Мы с Грейс познакомились в издательстве — не потому ли Боуэн там у меня работает? Дело было в январе 1979-го, я как раз закончил свой второй роман. Первый роман и предшествовавший ему сборник рассказов вышли в малотиражном издательстве в Сан-Франциско, а тут я уже имел дело с серьезным коммерческим домом в Нью-Йорке — «Холст и Макдермотт». Недели через две после подписания контракта я был у своего редактора, и речь зашла о том, какой будет обложка. Со словами «А давайте спросим Грейс, что она думает по этому поводу» Бетти Столовиц сняла телефонную трубку. Грейс, как выяснилось, работала в художественно-полиграфическом отделе, и ей-то и было поручено оформить суперобложку для «Автопортрета с воображаемым братом» — так я назвал свое маленькое попурри из фантазий, грез и ночных кошмаров.
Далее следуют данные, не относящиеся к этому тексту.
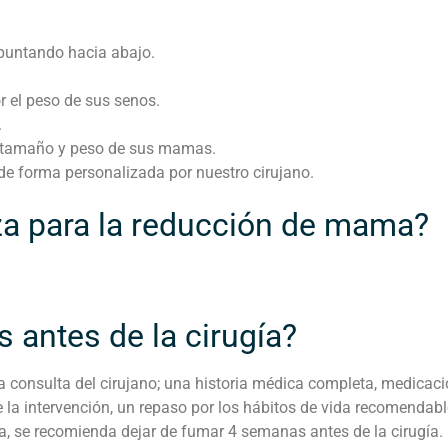
puntando hacia abajo.
r el peso de sus senos.
.
 el tamaño y peso de sus mamas.
de forma personalizada por nuestro cirujano.
iza para la reducción de mama?
 antes de la cirugía?
 consulta del cirujano; una historia médica completa, medicac
la intervención, un repaso por los hábitos de vida recomendables
a, se recomienda dejar de fumar 4 semanas antes de la cirugía.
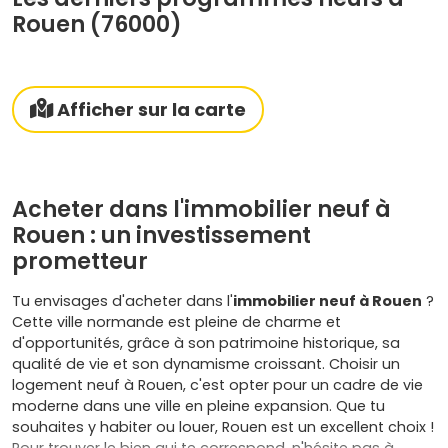
Rouen (76000)
Afficher sur la carte
Acheter dans l'immobilier neuf à
Rouen : un investissement
prometteur
Tu envisages d'acheter dans l'
immobilier neuf à Rouen
?
Cette ville normande est pleine de charme et
d'opportunités, grâce à son patrimoine historique, sa
qualité de vie et son dynamisme croissant. Choisir un
logement neuf à Rouen, c'est opter pour un cadre de vie
moderne dans une ville en pleine expansion. Que tu
souhaites y habiter ou louer, Rouen est un excellent choix !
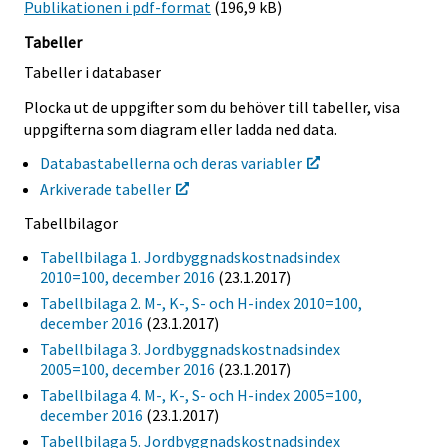
Publikationen i pdf-format
(196,9 kB)
Tabeller
Tabeller i databaser
Plocka ut de uppgifter som du behöver till tabeller, visa
uppgifterna som diagram eller ladda ned data.
Databastabellerna och deras variabler
Arkiverade tabeller
Tabellbilagor
Tabellbilaga 1. Jordbyggnadskostnadsindex
2010=100, december 2016
(23.1.2017)
Tabellbilaga 2. M-, K-, S- och H-index 2010=100,
december 2016
(23.1.2017)
Tabellbilaga 3. Jordbyggnadskostnadsindex
2005=100, december 2016
(23.1.2017)
Tabellbilaga 4. M-, K-, S- och H-index 2005=100,
december 2016
(23.1.2017)
Tabellbilaga 5. Jordbyggnadskostnadsindex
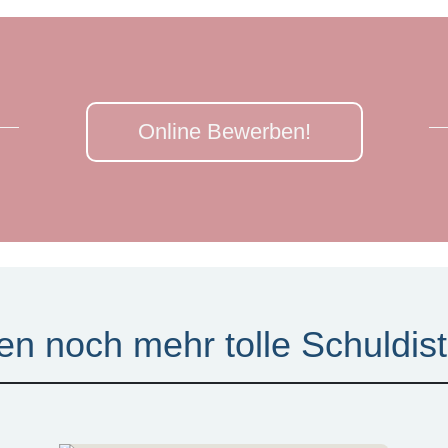
Online Bewerben!
en noch mehr tolle Schuldist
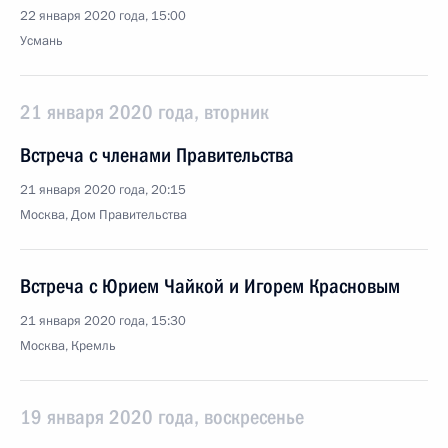
22 января 2020 года, 15:00
Усмань
21 января 2020 года, вторник
Встреча с членами Правительства
21 января 2020 года, 20:15
Москва, Дом Правительства
Встреча с Юрием Чайкой и Игорем Красновым
21 января 2020 года, 15:30
Москва, Кремль
19 января 2020 года, воскресенье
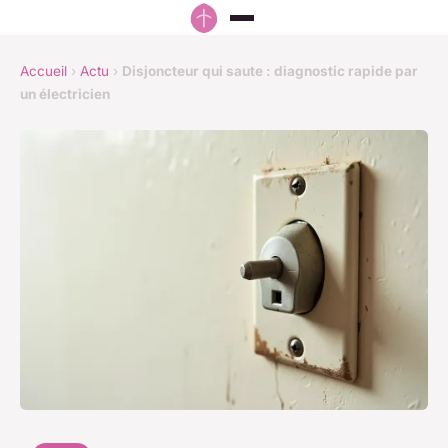
Accueil
›
Actu
›
Disjoncteur qui saute : diagnostic rapide par
un électricien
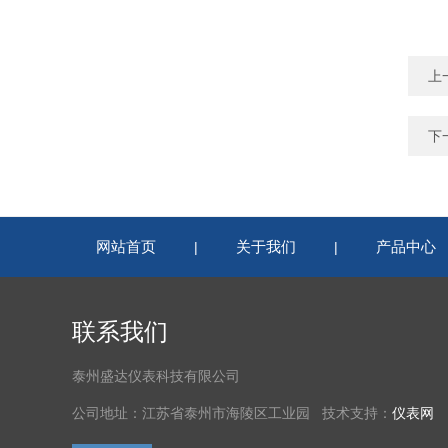
上
下
网站首页
关于我们
产品中心
|
|
联系我们
泰州盛达仪表科技有限公司
公司地址：江苏省泰州市海陵区工业园 技术支持：
仪表网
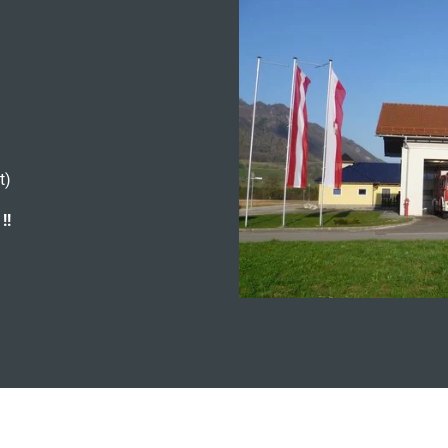
t)
!!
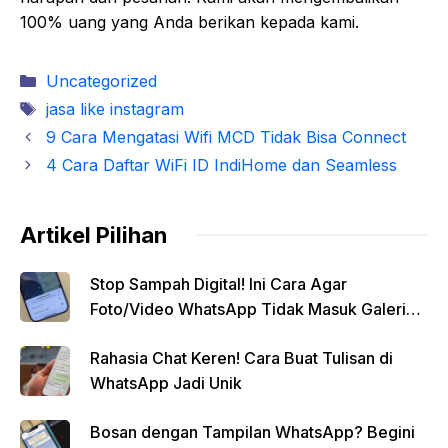
100% uang yang Anda berikan kepada kami.
Kategori
Uncategorized
Tag
jasa like instagram
9 Cara Mengatasi Wifi MCD Tidak Bisa Connect
4 Cara Daftar WiFi ID IndiHome dan Seamless
Artikel Pilihan
Stop Sampah Digital! Ini Cara Agar
Foto/Video WhatsApp Tidak Masuk Galeri
Secara Otomatis
Rahasia Chat Keren! Cara Buat Tulisan di
WhatsApp Jadi Unik
Bosan dengan Tampilan WhatsApp? Begini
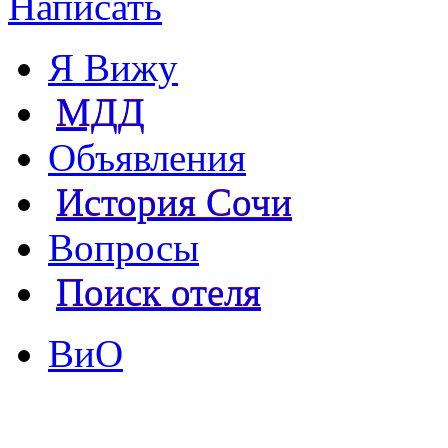
Написать
Я Вижу
МДД
Объявления
История Сочи
Вопросы
Поиск отеля
ВиО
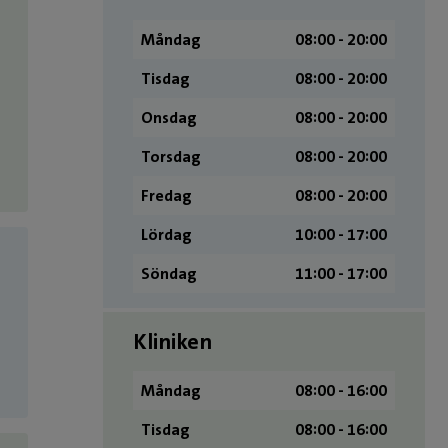
Måndag
08:00 ­- 20:00
Tisdag
08:00 ­- 20:00
Onsdag
08:00 ­- 20:00
Torsdag
08:00 ­- 20:00
Fredag
08:00 ­- 20:00
Lördag
10:00 ­- 17:00
Söndag
11:00 ­- 17:00
Kliniken
Måndag
08:00 - 16:00
Tisdag
08:00 - 16:00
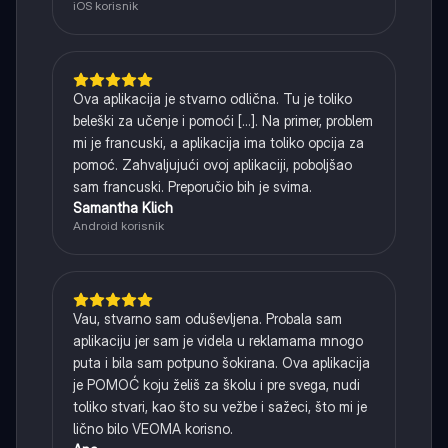
iOS korisnik
Ova aplikacija je stvarno odlična. Tu je toliko
beleški za učenje i pomoći [...]. Na primer, problem
mi je francuski, a aplikacija ima toliko opcija za
pomoć. Zahvaljujući ovoj aplikaciji, poboljšao
sam francuski. Preporučio bih je svima.
Samantha Klich
Android korisnik
Vau, stvarno sam oduševljena. Probala sam
aplikaciju jer sam je videla u reklamama mnogo
puta i bila sam potpuno šokirana. Ova aplikacija
je POMOĆ koju želiš za školu i pre svega, nudi
toliko stvari, kao što su vežbe i sažeci, što mi je
lično bilo VEOMA korisno.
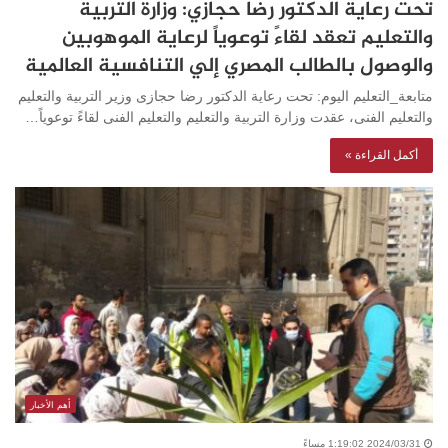
تحت رعاية الدكتور رضا حجازي: وزارة التربية
والتعليم تعقد لقاءً توعوياً لرعاية الموهوبين
والوصول بالطالب المصري إلي التنافسية العالمية
متابعة_التعليم اليوم: تحت رعاية الدكتور رضا حجازى وزير التربية والتعليم
والتعليم الفنى، عقدت وزارة التربية والتعليم والتعليم الفنى لقاءً توعوياً…
أكمل القراءة »
أهم الأخبار
2024/03/31 1:19:02 مساءً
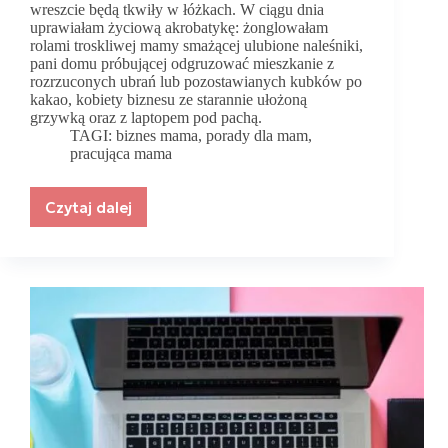
wreszcie będą tkwiły w łóżkach. W ciągu dnia
uprawiałam życiową akrobatykę: żonglowałam
rolami troskliwej mamy smażącej ulubione naleśniki,
pani domu próbującej odgruzować mieszkanie z
rozrzuconych ubrań lub pozostawianych kubków po
kakao, kobiety biznesu ze starannie ułożoną
grzywką oraz z laptopem pod pachą.
TAGI:
biznes mama
,
porady dla mam
,
pracująca mama
Czytaj dalej
Rób
to,
co
czujesz,
nie
to
co
ci
podpowiadają
inni!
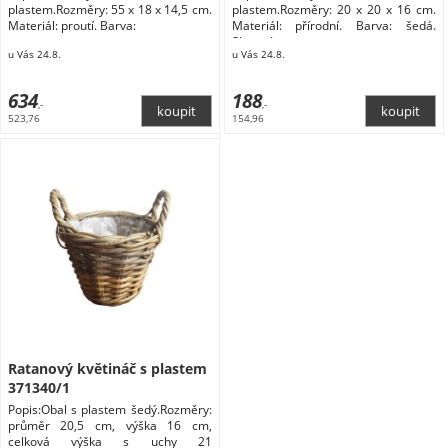
plastem.Rozměry: 55 x 18 x 14,5 cm.
plastem.Rozměry: 20 x 20 x 16 cm.
Materiál: proutí. Barva:
Materiál: přírodní. Barva: šedá.
Shrnutí
u Vás 24.8.
u Vás 24.8.
634
188
,-
,-
523,76
154,96
Ratanový květináč s plastem
371340/1
Popis:Obal s plastem šedý.Rozměry:
průměr 20,5 cm, výška 16 cm,
celková výška s uchy 21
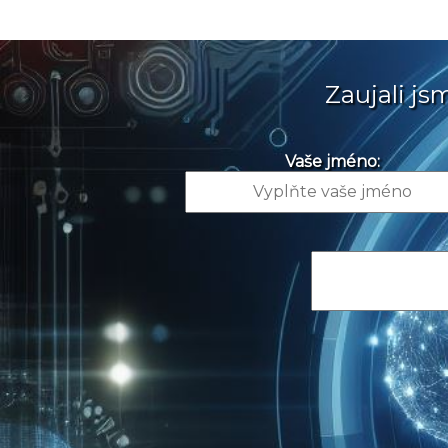
Zaujali j
Vaše jméno:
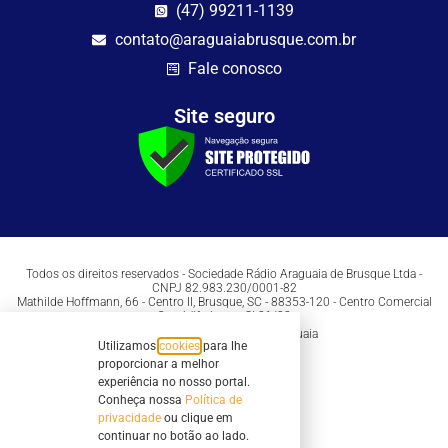
(47) 99211-1139
contato@araguaiabrusque.com.br
Fale conosco
Site seguro
Todos os direitos reservados - Sociedade Rádio Araguaia de Brusque Ltda -
CNPJ 82.983.230/0001-82
Mathilde Hoffmann, 66 - Centro II, Brusque, SC - 88353-120 - Centro Comercial
Geschäftshaus - Sl 21/22
Copyright © 2026 | Rádio Araguaia
Utilizamos
cookies
para lhe
proporcionar a melhor
experiência no nosso portal.
Conheça nossa
Política de
privacidade
ou clique em
continuar no botão ao lado.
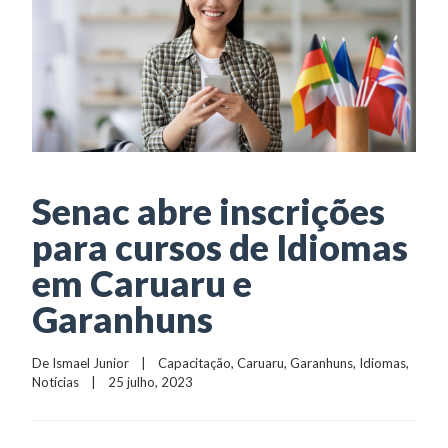
Senac abre inscrições
para cursos de Idiomas
em Caruaru e
Garanhuns
De 
Ismael Junior
    |    
Capacitação
, 
Caruaru
, 
Garanhuns
, 
Idiomas
, 
Notícias
    |    25 julho, 2023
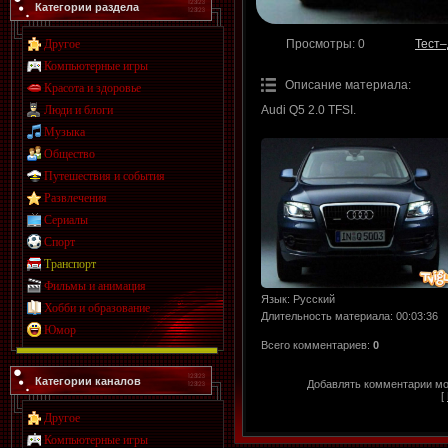
Категории раздела
Просмотры
: 0
Тест–
Другое
Компьютерные игры
Описание материала
:
Красота и здоровье
Audi Q5 2.0 TFSI.
Люди и блоги
Музыка
Общество
Путешествия и события
Развлечения
Сериалы
Спорт
Транспорт
Фильмы и анимация
Язык
: Русский
Хобби и образование
Длительность материала
: 00:03:36
Юмор
Всего комментариев
:
0
Категории каналов
Добавлять комментарии мог
[
Другое
Компьютерные игры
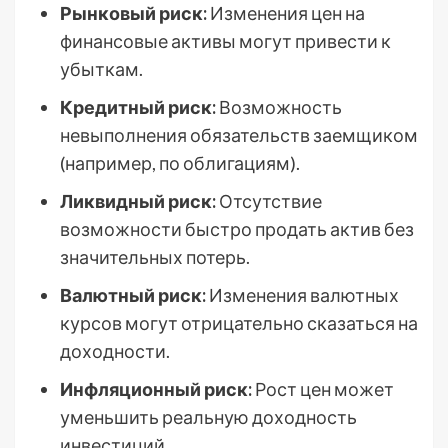
Рынковый риск:
Изменения цен на
финансовые активы могут привести к
убыткам.
Кредитный риск:
Возможность
невыполнения обязательств заемщиком
(например, по облигациям).
Ликвидный риск:
Отсутствие
возможности быстро продать актив без
значительных потерь.
Валютный риск:
Изменения валютных
курсов могут отрицательно сказаться на
доходности.
Инфляционный риск:
Рост цен может
уменьшить реальную доходность
инвестиций.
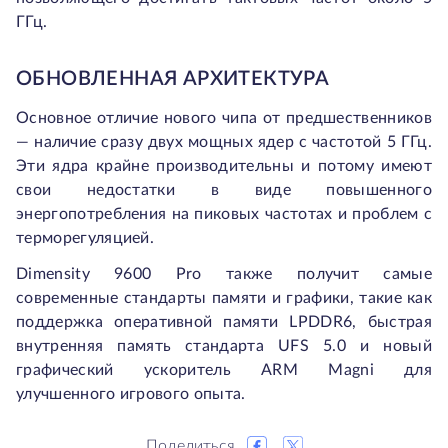
ГГц.
ОБНОВЛЕННАЯ АРХИТЕКТУРА
Основное отличие нового чипа от предшественников
— наличие сразу двух мощных ядер с частотой 5 ГГц.
Эти ядра крайне производительны и потому имеют
свои недостатки в виде повышенного
энергопотребления на пиковых частотах и проблем с
терморегуляцией.
Dimensity 9600 Pro также получит самые
современные стандарты памяти и графики, такие как
поддержка оперативной памяти LPDDR6, быстрая
внутренняя память стандарта UFS 5.0 и новый
графический ускоритель ARM Magni для
улучшенного игрового опыта.
Поделиться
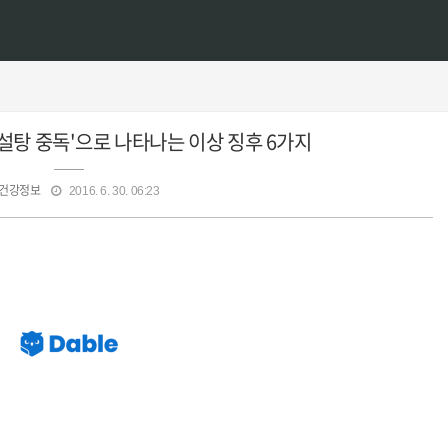
'설탕 중독'으로 나타나는 이상 징후 6가지
건강정보
2016. 6. 30. 06:23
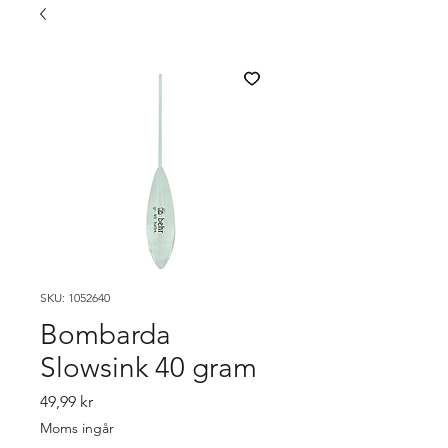
SKU: 1052640
Bombarda
Slowsink 40 gram
Pris
49,99 kr
Moms ingår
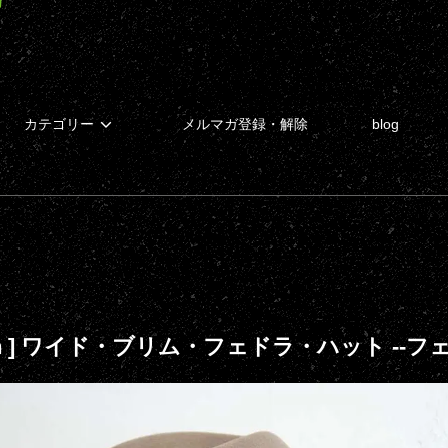
カテゴリー
メルマガ登録・解除
blog
ylon ] ワイド・ブリム・フェドラ・ハット --フェ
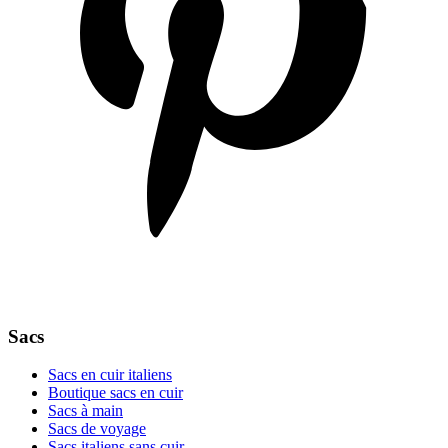
Sacs
Sacs en cuir italiens
Boutique sacs en cuir
Sacs à main
Sacs de voyage
Sacs italiens sans cuir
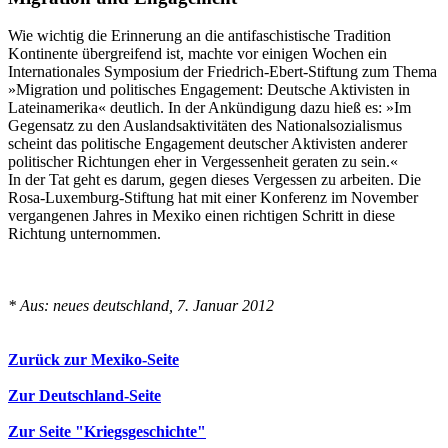
Wie wichtig die Erinnerung an die antifaschistische Tradition
Kontinente übergreifend ist, machte vor einigen Wochen ein
Internationales Symposium der Friedrich-Ebert-Stiftung zum Thema
»Migration und politisches Engagement: Deutsche Aktivisten in
Lateinamerika« deutlich. In der Ankündigung dazu hieß es: »Im
Gegensatz zu den Auslandsaktivitäten des Nationalsozialismus
scheint das politische Engagement deutscher Aktivisten anderer
politischer Richtungen eher in Vergessenheit geraten zu sein.«
In der Tat geht es darum, gegen dieses Vergessen zu arbeiten. Die
Rosa-Luxemburg-Stiftung hat mit einer Konferenz im November
vergangenen Jahres in Mexiko einen richtigen Schritt in diese
Richtung unternommen.
* Aus: neues deutschland, 7. Januar 2012
Zurück zur Mexiko-Seite
Zur Deutschland-Seite
Zur Seite "Kriegsgeschichte"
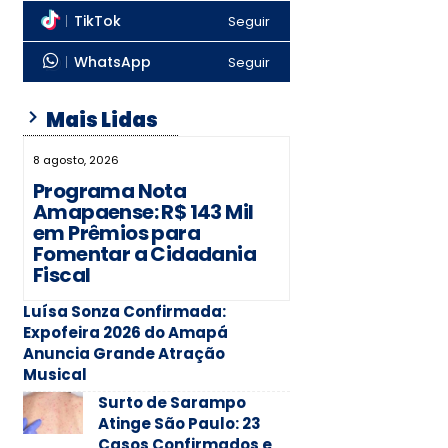
TikTok
Seguir
WhatsApp
Seguir
Mais Lidas
8 agosto, 2026
Programa Nota
Amapaense: R$ 143 Mil
em Prêmios para
Fomentar a Cidadania
Fiscal
Luísa Sonza Confirmada:
Expofeira 2026 do Amapá
Anuncia Grande Atração
Musical
Surto de Sarampo
Atinge São Paulo: 23
Casos Confirmados e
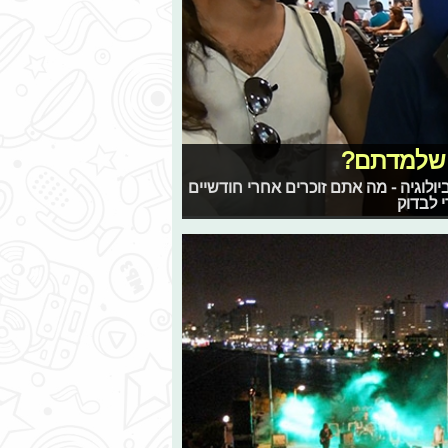
ה שלמדתם?
ביולוגיה - מה אתם זוכרים אחרי חודשיים
י לבדוק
Мы с Бетти продолжили разговор, и тут в комнату вошла Грейс Теббетс. Она пробыла с нами не больше пятнадцати минут, и когда дверь за ней закрылась, я был в нее уже по уши влюблен. Вот так внезапно и бесповоротно. Читая о таких вещах в романах, я всегда считал, что их авторы явно преувеличивают силу пресловутого первого взгляда. Поэтому я, прирожденный пессимист, пережил настоящий шок. Я словно перенесся в эпоху трубадуров и дантовой «Новой жизни» («…когда перед моими очами появилась впервые исполненная славы дама, царящая в моих помыслах…»), стал персонажем банальных клише, растиражированных в тысячах давно забытых любовных сонетов. Я весь пылал. Я был как в бреду. Я остолбенел. Я изнемогал. И все это произошло со мной в казенном офисе при безжалостном свете флуоресцентных ламп — трудно представить более неподходящее место для встречи с мечтой своей жизни.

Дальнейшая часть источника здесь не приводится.